Electricity company RWE will import thousands of tonnes of wood pellets from the US next year to burn in Dutch biomass power plants, with the help of billions of euros of government subsidy, the AD said at the weekend.
In total, 628 biomass installations in the Netherlands will get some €11.4bn in subsidies, of which €2.6bn is going to the RWE power plants in Geertruidenberg and Eemshaven, the paper said.
One US wood pellet producer – Enviva in North Carolina – has a contract to ship at least 200,000 tones of pellets per year across the sea to RWE between 2020 and 2024.
Earlier this month, the European Academies Science Advisory Council (EASAC) said that governments should stop wasting billions of euros in subsidising biomass power plants because it is unsustainable.

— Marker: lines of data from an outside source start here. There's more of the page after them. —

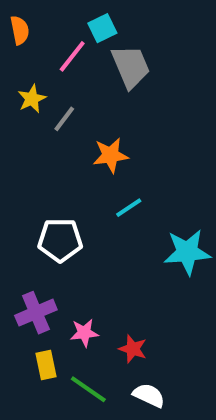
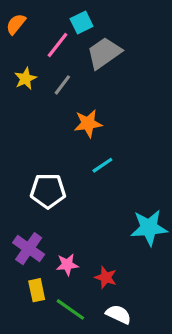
orange semicircle: (20, 30) -> (16, 24), turned -130
gray trapezoid: (131, 66) -> (104, 53), turned -102
gray line: (64, 119) -> (62, 85), moved
cyan star: (187, 252) -> (149, 228), moved
purple cross: (36, 313) -> (29, 249), turned -32

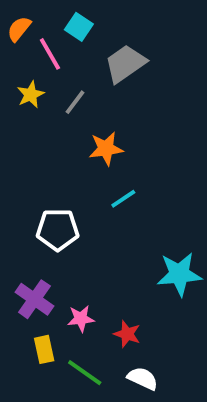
cyan square: (82, 22) -> (79, 27), moved, turned -30
pink line: (58, 45) -> (50, 54), moved, turned -68

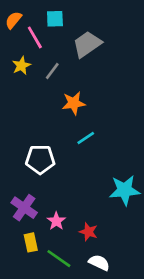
cyan square: (79, 27) -> (55, 19), turned -36
pink star: (81, 319) -> (56, 221), turned -30

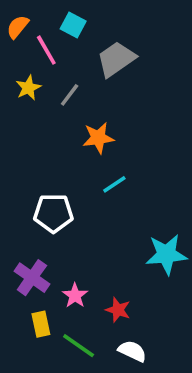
cyan square: (55, 19) -> (73, 25), turned 30

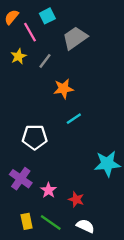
cyan square: (73, 25) -> (47, 16), turned 35
yellow rectangle: (41, 324) -> (27, 221), moved

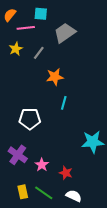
cyan square: (47, 16) -> (41, 14), turned 32
pink line: (30, 32) -> (26, 28), turned -66
cyan line: (74, 119) -> (64, 103), turned -40

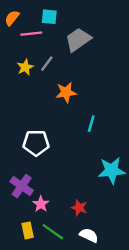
yellow star: (16, 49) -> (25, 67), moved
cyan line: (64, 103) -> (91, 124), moved
pink star: (42, 165) -> (41, 204), moved

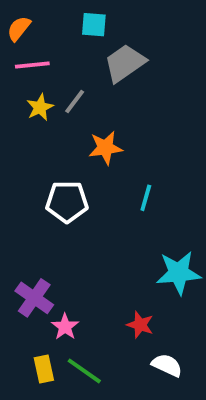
cyan square: (49, 17) -> (94, 25), moved
pink line: (31, 34) -> (32, 65), moved
white pentagon: (36, 143) -> (67, 202), moved
red star: (79, 208) -> (140, 325), moved
white semicircle: (89, 235) -> (167, 365), moved

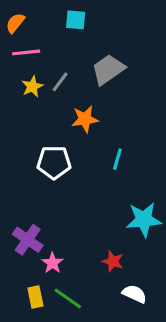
gray trapezoid: (125, 63) -> (108, 69), moved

In addition, burning wood does not produce very much energy and the net amount of CO2 which is released is greater than when burning coal or gas, the researchers said.
The AD points out that CO2 released by burning the wood pellets in the Netherlands is registered to the US which is a misleading ‘book-keeping trick’.
And, it says, locals and campaign groups in the US are also angry about the pollution which creating the wood pellets causes, as well as the damage to local forests.
Enviva told the AD that all the wood pellets sent to the Netherlands are properly certified. But Andrew Whitehurst of green group Healthy Gulf told the paper many forests are in private hands and the owners do not always keep to the rules to only use waste wood.
‘Our nature is being damaged so that you can show off with your climate policy,’ Whitehurst said. ‘It is unfair.’
Other research has also shown that the rules are being widely flouted. ‘The production of wood pellet biomass in the southern United States for buyers in Denmark, the UK, and the Netherlands comes hand-in-hand with forest destruction and imperiling the climate,’ the Dogwood Alliance said.
RWE spokesman Rob Hageman said that the company does its utmost to meet the rules, ‘otherwise we would not get any subsidies and we would make a loss on generating electricity’.